Rural wage growth has fallen to a 14-month-low of 4.9 per cent in October, confirming a declining trend visible since the second half of 2017. This is a reflection of agrarian distress arising from the crash in farm produce prices. Indeed, Labour Bureau data shows the drop in all-India average annual wage growth to be even sharper for agricultural occupations — from 8.1 per cent in July to 4.7 per cent in October. It is obvious that farmers, faced with low crop realisations, have sought to protect whatever little margins that are left by transferring some of their burden to agricultural labourers. A not-so-good and well-distributed monsoon, unlike in 2016, has also led to lower plantings this time. That has, in turn, reduced the demand for farm labour, putting further pressure on wages.

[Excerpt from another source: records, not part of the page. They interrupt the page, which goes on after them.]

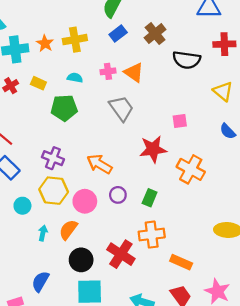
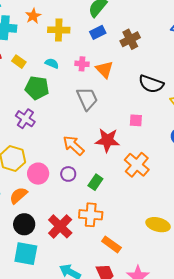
orange star: (45, 43) -> (33, 16), moved
black semicircle: (187, 60) -> (151, 84), moved
purple cross: (53, 158) -> (25, 119), moved
orange arrow: (99, 164) -> (74, 145), moved

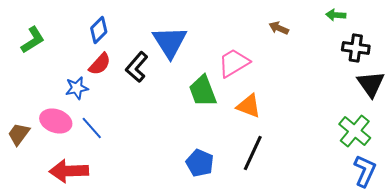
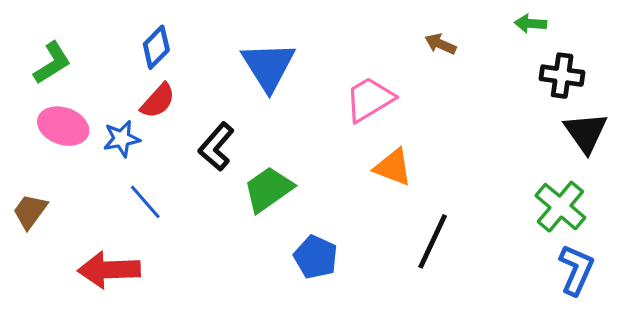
black L-shape: (137, 67) -> (216, 147), moved
green trapezoid: (203, 91) -> (268, 189), moved, turned 76
pink ellipse: (56, 121) -> (63, 126), moved
black line: (253, 153) -> (433, 241), moved

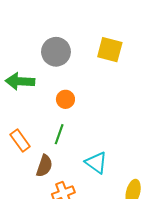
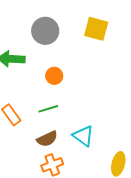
green line: (59, 134) -> (48, 109), turned 54
brown semicircle: (44, 166) -> (47, 139), moved, turned 45

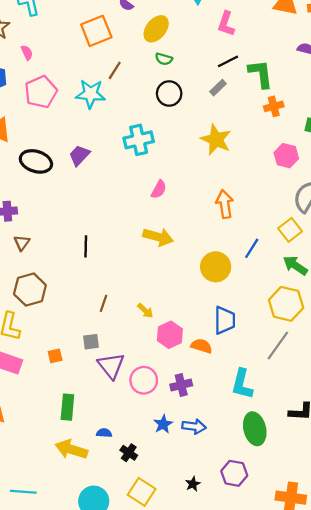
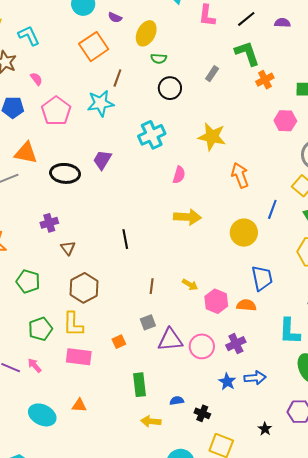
black line: (228, 61) -> (246, 19), moved
yellow star: (216, 140) -> (212, 137), moved
purple triangle: (111, 366) -> (170, 340), turned -44
yellow arrow: (71, 449) -> (151, 421), size x0.7

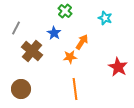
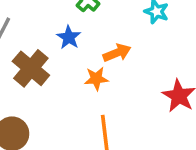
orange arrow: (82, 42) -> (117, 53), turned 35

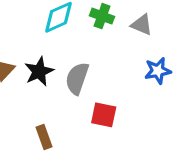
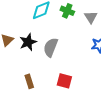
gray triangle: (142, 25) -> (91, 17), turned 32
red square: (104, 115) -> (64, 81), moved

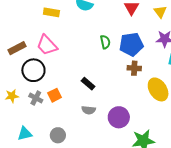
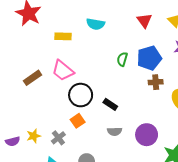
green semicircle: (105, 42) -> (122, 59), turned -144
black circle: (33, 70) -> (81, 95), moved
yellow star: (12, 96) -> (34, 136), moved
gray cross: (36, 98) -> (58, 138), moved, turned 32

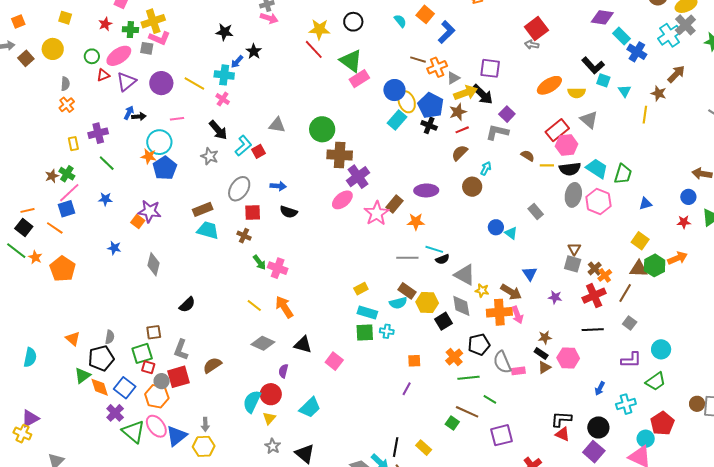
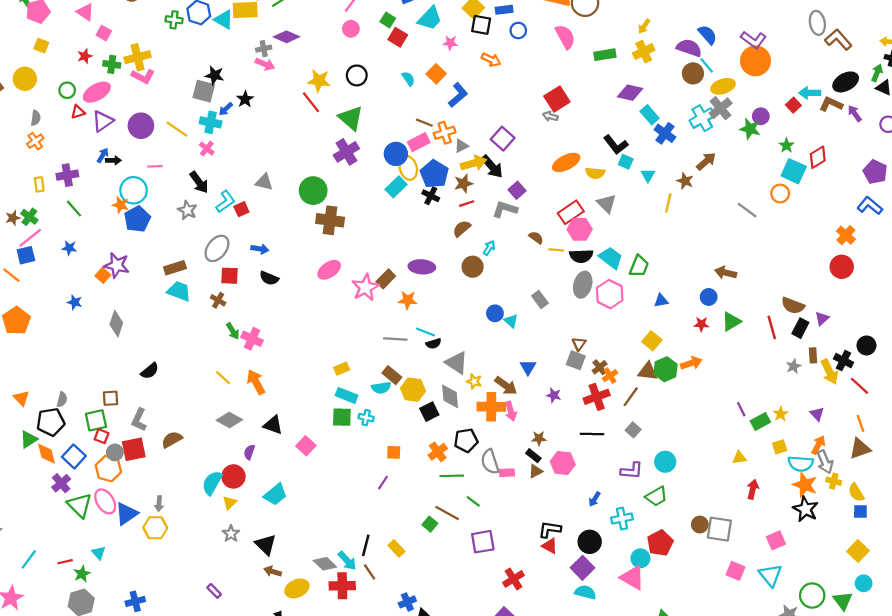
gray square: (147, 48) -> (204, 91), moved, size x1.5
purple square: (490, 68) -> (503, 139), turned 30
pink rectangle: (359, 79) -> (419, 142), moved
purple cross: (358, 177) -> (346, 152), moved

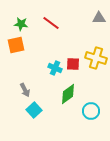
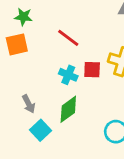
red line: (51, 23) -> (68, 38), moved
green diamond: (68, 94) -> (68, 109), moved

The agrarian distress problem is partly an outcome of depressed global prices for most farm commodities — be it cereals, pulses, edible oil, cotton or milk powder. This has rendered agri-exports from the country relatively uncompetitive, while also exposing farmers to the threat of increased imports. But domestic policy is equally to blame. The Narendra Modi government has been more hawkish on inflation than its predecessor. While that may not by itself be bad, the urge to keep food prices in check has often extended to imposing restrictions on exports as well as domestic trade and stockholding, even while allowing imports of most agri products at very low or even nil duty. Only in the last six months or so have these curbs been gradually withdrawn along with measured tariff hikes on imports. One hopes this dismantling of controls harking back to the licence raj era is permanent. The Modi government would do well to signal this in the upcoming Union Budget. Farmers, like other businessmen, are entitled to a stable and predictable trade policy regime.

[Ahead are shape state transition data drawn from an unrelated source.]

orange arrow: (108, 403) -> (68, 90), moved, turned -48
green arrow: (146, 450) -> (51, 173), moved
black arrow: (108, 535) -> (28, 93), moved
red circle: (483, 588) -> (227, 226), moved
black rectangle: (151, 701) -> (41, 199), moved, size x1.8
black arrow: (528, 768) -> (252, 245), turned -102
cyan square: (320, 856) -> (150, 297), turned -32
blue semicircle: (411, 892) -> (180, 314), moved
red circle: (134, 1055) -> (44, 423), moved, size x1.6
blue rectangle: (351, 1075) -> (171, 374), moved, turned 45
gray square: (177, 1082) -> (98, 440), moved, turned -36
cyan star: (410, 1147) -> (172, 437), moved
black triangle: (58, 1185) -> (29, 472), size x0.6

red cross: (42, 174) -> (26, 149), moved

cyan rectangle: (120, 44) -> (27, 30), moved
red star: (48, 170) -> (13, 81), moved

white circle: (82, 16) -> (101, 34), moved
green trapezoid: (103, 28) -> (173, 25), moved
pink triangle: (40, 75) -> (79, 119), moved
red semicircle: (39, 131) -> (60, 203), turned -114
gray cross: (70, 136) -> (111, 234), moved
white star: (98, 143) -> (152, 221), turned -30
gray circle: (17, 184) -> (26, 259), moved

But the current crisis in rural India isn’t just about agriculture. According to the National Sample Survey Office, only 57.8 per cent of rural Indian households in 2012-13 were “agricultural”. Moreover, even in their case, 40.2 per cent of income on an average was from non-farm sources. In fact, the dip in all-India average rural wage growth for non-agricultural occupations between July and October worked out lower — from 5.7 per cent to 5.1 per cent. Non-farm employment in rural areas today is largely in informal and unorganised enterprises, which are likely to have taken a hit after demonetisation and introduction of the GST. Addressing the transitional problems of this sector — which acts as an “employment sink” for the rural masses — is as important as fixing issues specific to agriculture.